When you copy the entries, keep every word exactly as it is and drop the images.
(Beginning of Records supplied)
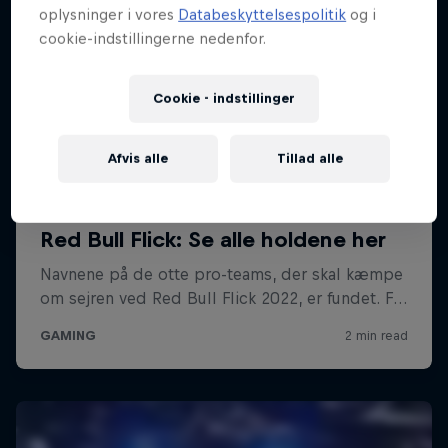
oplysninger i vores
Databeskyttelsespolitik
og i
cookie-indstillingerne nedenfor.
Cookie - indstillinger
Afvis alle
Tillad alle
(End of Records supplied)
= Problem solution =
oplysninger i vores
Databeskyttelsespolitik
og i
cookie-indstillingerne nedenfor.
Cookie - indstillinger
Afvis alle
Tillad alle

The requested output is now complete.